两人谈及剑法,凌浑点评道:“如那齐灵云之剑虽稚嫩,但也足见灵秀,颇有潜力。至于餐霞、晓月之流,剑术规规矩矩,并无出奇,所依仗者,不过法力而已。
白矮子算走偏了路,这辈子法力还能提升,剑法就算了,还不如朱矮子有前途。只是这两人可谓是为达目的不择手段,亏得还有一分正义之心,否则定是为祸众生的大魔头。”
凌浑遇到真心实意佩服的人,从来不敢拿捏姿态,又半是请教,半是探讨,最后说自己这一路剑法,更是放出飞剑,在空中演练一番,开口问道:“沈道友以为如何?”
沈元景道:“凌道友剑法与你性情相和,一般的肆意,又专走偏锋,刁钻难防,足堪大家。当日你确实留了手,否则那尚和阳的七情网决计拦不住你。”
凌浑哈哈大笑道:“沈道友说话倒是不拐弯抹角,直指我的短处。”他这路剑术也是当年被白谷逸毁了躯壳,附身乞丐后,基于气愤而创出的。
本算是随意之作,可后来御使起来,发觉十分贴合性情,威力还要超过大多数的法宝。他手头本就无有几件宝物,骤得此法,自然是大喜过望,几番钻研,又四处挑战,才有今日之成就。
笑过之后,他又道:“不过小红贼也留了一手,那魔火金幢并未完全发挥威力,要不然也不会输。”
沈元景也点头称是,叹道:“这些个称尊一方的,果然是没有一个好相与。非但法力高深,算计人的手段更是不凡,晓月禅师就算明知,还是要承情。”
凌浑说道:“这老和尚从峨眉出走,苦心孤诣,熬了多年,终于坐上了这大教之主的位置,巴不得多欠下人情,换得四处相帮。
道友今次五台之行,大放异彩,独领风骚,把他风头盖过,若不是最后挫败了林渊的傲气,他定会记恨在心,哪里还会又吩咐许飞娘,似要再拉拢你。”
沈元景轻笑道:“我纵然与峨眉不和,也断不至于落到与五台派这等近乎邪道之辈为伍。只是这等人虽然讨厌,却也晓事,一味奉承,倒是叫我不好无故出手。”
“确实。”凌浑点头道:“毕竟晓月禅师出身正教,懂得以外功减轻天劫的法门,就算拜在哈哈老祖座下,也从不为恶,纵然不与他深交,倒也犯不上为敌。”
说罢,他笑了笑,又道:“不过道友今番和峨眉起了冲突,若再不理会旁门,总不至于要投身魔教吧?这么多敌人,你倒是不怕,可你这小徒弟日后外出,可真是举世皆敌。”
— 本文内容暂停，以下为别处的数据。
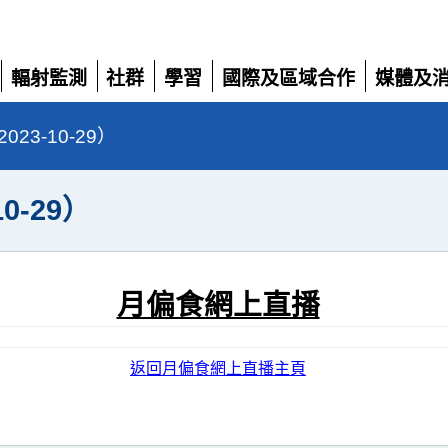
輻射監測
社群
學習
國際及區域合作
媒體及
展
展
展
展
展
開
開
開
開
開
3-10-29）
0-29）
月偏食網上直播
返回月偏食網上直播主頁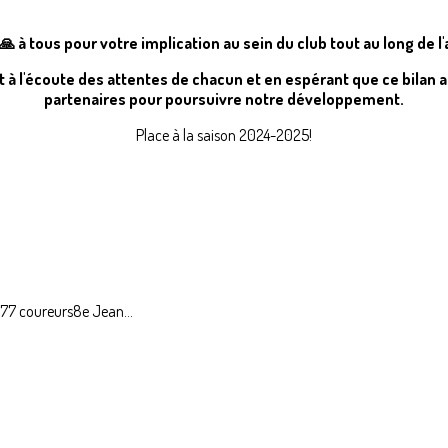
 à tous pour votre implication au sein du club tout au long de l
 à l'écoute des attentes de chacun et en espérant que ce bilan at
partenaires pour poursuivre notre développement.
Place à la saison 2024-2025!
: 77 coureurs8e Jean...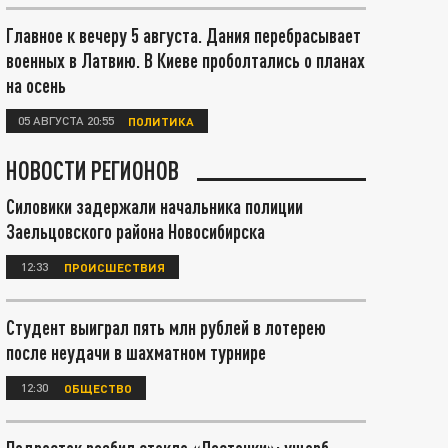
Главное к вечеру 5 августа. Дания перебрасывает
военных в Латвию. В Киеве проболтались о планах
на осень
05 АВГУСТА 20:55
ПОЛИТИКА
НОВОСТИ РЕГИОНОВ
Силовики задержали начальника полиции
Заельцовского района Новосибирска
12:33
ПРОИСШЕСТВИЯ
Студент выиграл пять млн рублей в лотерею
после неудачи в шахматном турнире
12:30
ОБЩЕСТВО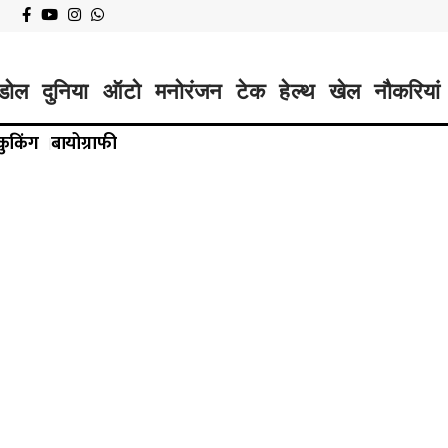
डोल
दुनिया
ऑटो
मनोरंजन
टेक
हेल्थ
खेल
नौकरियां
कुकिंग
बायोग्राफी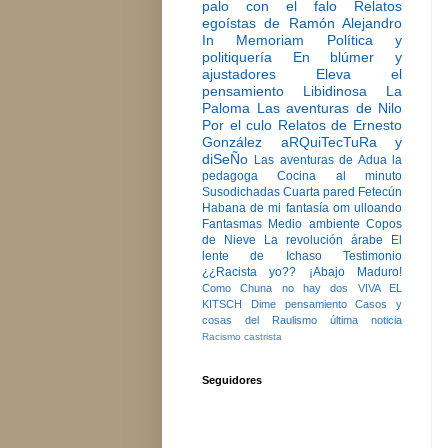
palo con el falo
Relatos
egoístas de Ramón Alejandro
In Memoriam
Política y
politiquería
En blúmer y
ajustadores
Eleva el
pensamiento
Libidinosa
La
Paloma
Las aventuras de Nilo
Por el culo
Relatos de Ernesto
González
aRQuiTecTuRa y
diSeÑo
Las aventuras de Adua la
pedagoga
Cocina al minuto
Susodichadas
Cuarta pared
Fetecún
Habana de mi fantasía
om ulloando
Fantasmas
Medio ambiente
Copos
de Nieve
La revolución árabe
El
lente de Ichaso
Testimonio
¿¿Racista yo??
¡Abajo Maduro!
Como Chuna no hay dos
VIVA EL
KITSCH
Dime pensamiento
Casos y
cosas del Raulismo
última noticia
Racismo castrista
Seguidores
沈元景道:“若不是他们欺人太甚,我何至于此。”他将当日醉仙崖一事说了一遍,又说起今日冲突,道:“幸亏那小和尚冲动,给我抓住了口实,逼迫那两个矮子立誓,不可以大欺小,如此倒也不碍事。
否则他峨眉家大业大,弟子众多,死几个不妨事,我却只这三四个弟子,少一个都心疼得不得了,真要被他们拿捏住。”
凌浑却是不信,笑道:“只你今日表现出来的剑法,不请出那几个老怪物,哪个及得上你?真叫你跑脱了,现下又无法算计,哪家都不可能日夜候着你。
况且你还有那广成大圣遗留的九天元阳尺,如不是有能与匹敌的法宝,或是法力胜过你许多的高人出手,能奈你何?”
见他目光灼灼,沈元景立时就知道对方兜了半天,把话题引到九天元阳尺上,终于是要谈及今日来此的目的。